▶ [YOUR ASSIGNMENT] When the data below is printed, every line must match exactly and the images must be absent.

_____

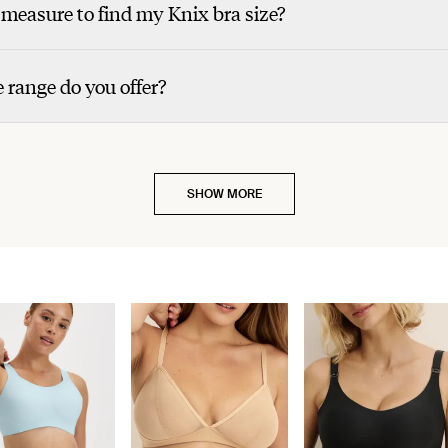
measure to find my Knix bra size?
 range do you offer?
SHOW MORE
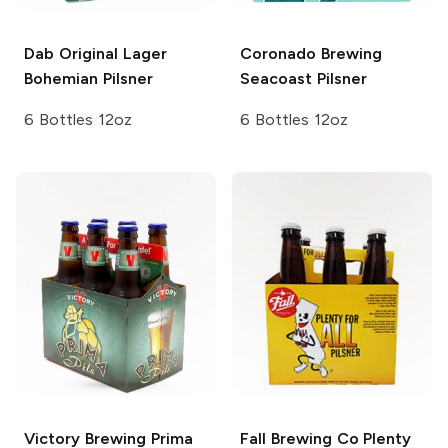
Dab Original Lager
Coronado Brewing
Bohemian Pilsner
Seacoast Pilsner
6 Bottles 12oz
6 Bottles 12oz
Victory Brewing
Prima
Fall Brewing Co Plenty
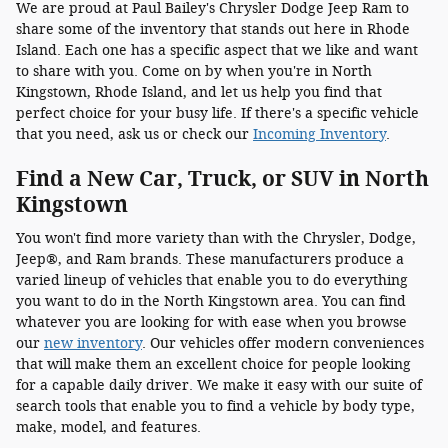
We are proud at Paul Bailey's Chrysler Dodge Jeep Ram to
share some of the inventory that stands out here in Rhode
Island. Each one has a specific aspect that we like and want
to share with you. Come on by when you're in North
Kingstown, Rhode Island, and let us help you find that
perfect choice for your busy life. If there's a specific vehicle
that you need, ask us or check our
Incoming Inventory
.
Find a New Car, Truck, or SUV in North
Kingstown
You won't find more variety than with the Chrysler, Dodge,
Jeep®, and Ram brands. These manufacturers produce a
varied lineup of vehicles that enable you to do everything
you want to do in the North Kingstown area. You can find
whatever you are looking for with ease when you browse
our
new inventory
. Our vehicles offer modern conveniences
that will make them an excellent choice for people looking
for a capable daily driver. We make it easy with our suite of
search tools that enable you to find a vehicle by body type,
make, model, and features.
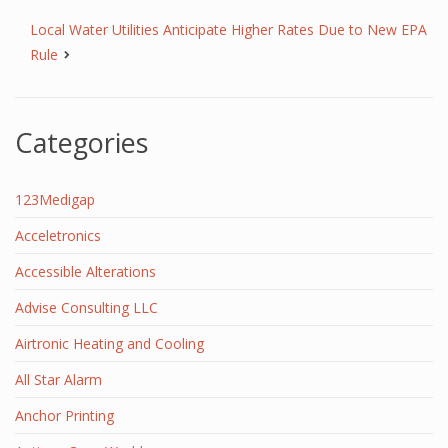
Local Water Utilities Anticipate Higher Rates Due to New EPA
Rule
Categories
123Medigap
Acceletronics
Accessible Alterations
Advise Consulting LLC
Airtronic Heating and Cooling
All Star Alarm
Anchor Printing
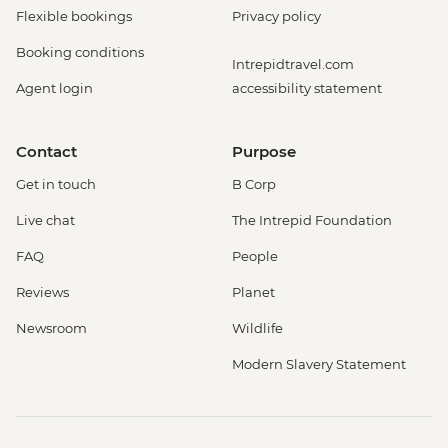
Flexible bookings
Privacy policy
Booking conditions
Intrepidtravel.com
Agent login
accessibility statement
Contact
Purpose
Get in touch
B Corp
Live chat
The Intrepid Foundation
FAQ
People
Reviews
Planet
Newsroom
Wildlife
Modern Slavery Statement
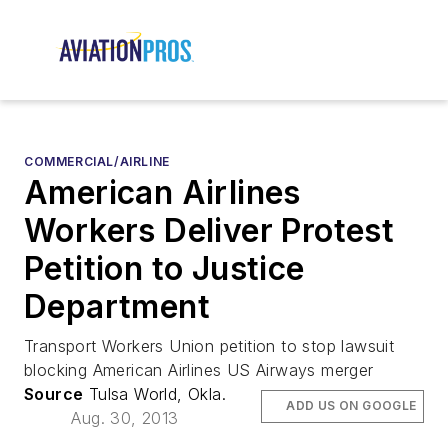
COMMERCIAL/AIRLINE
American Airlines
Workers Deliver Protest
Petition to Justice
Department
Transport Workers Union petition to stop lawsuit
blocking American Airlines US Airways merger
Source
Tulsa World, Okla.
ADD US ON GOOGLE
Aug. 30, 2013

_____

▶ [RESULT FOR THIS EXERCISE]
measure to find my Knix bra size?
 range do you offer?
SHOW MORE
Dab Original Lager
Coronado Brewing
Bohemian Pilsner
Seacoast Pilsner
6 Bottles 12oz
6 Bottles 12oz
Victory Brewing
Prima
Fall Brewing Co Plenty
We are proud at Paul Bailey's Chrysler Dodge Jeep Ram to
share some of the inventory that stands out here in Rhode
Island. Each one has a specific aspect that we like and want
to share with you. Come on by when you're in North
Kingstown, Rhode Island, and let us help you find that
perfect choice for your busy life. If there's a specific vehicle
that you need, ask us or check our
Incoming Inventory
.
Find a New Car, Truck, or SUV in North
Kingstown
You won't find more variety than with the Chrysler, Dodge,
Jeep®, and Ram brands. These manufacturers produce a
varied lineup of vehicles that enable you to do everything
you want to do in the North Kingstown area. You can find
whatever you are looking for with ease when you browse
our
new inventory
. Our vehicles offer modern conveniences
that will make them an excellent choice for people looking
for a capable daily driver. We make it easy with our suite of
search tools that enable you to find a vehicle by body type,
make, model, and features.
Local Water Utilities Anticipate Higher Rates Due to New EPA
Rule
Categories
123Medigap
Acceletronics
Accessible Alterations
Advise Consulting LLC
Airtronic Heating and Cooling
All Star Alarm
Anchor Printing
Flexible bookings
Privacy policy
Booking conditions
Intrepidtravel.com
Agent login
accessibility statement
Contact
Purpose
Get in touch
B Corp
Live chat
The Intrepid Foundation
FAQ
People
Reviews
Planet
Newsroom
Wildlife
Modern Slavery Statement
COMMERCIAL/AIRLINE
American Airlines
Workers Deliver Protest
Petition to Justice
Department
Transport Workers Union petition to stop lawsuit
blocking American Airlines US Airways merger
Source
Tulsa World, Okla.
ADD US ON GOOGLE
Aug. 30, 2013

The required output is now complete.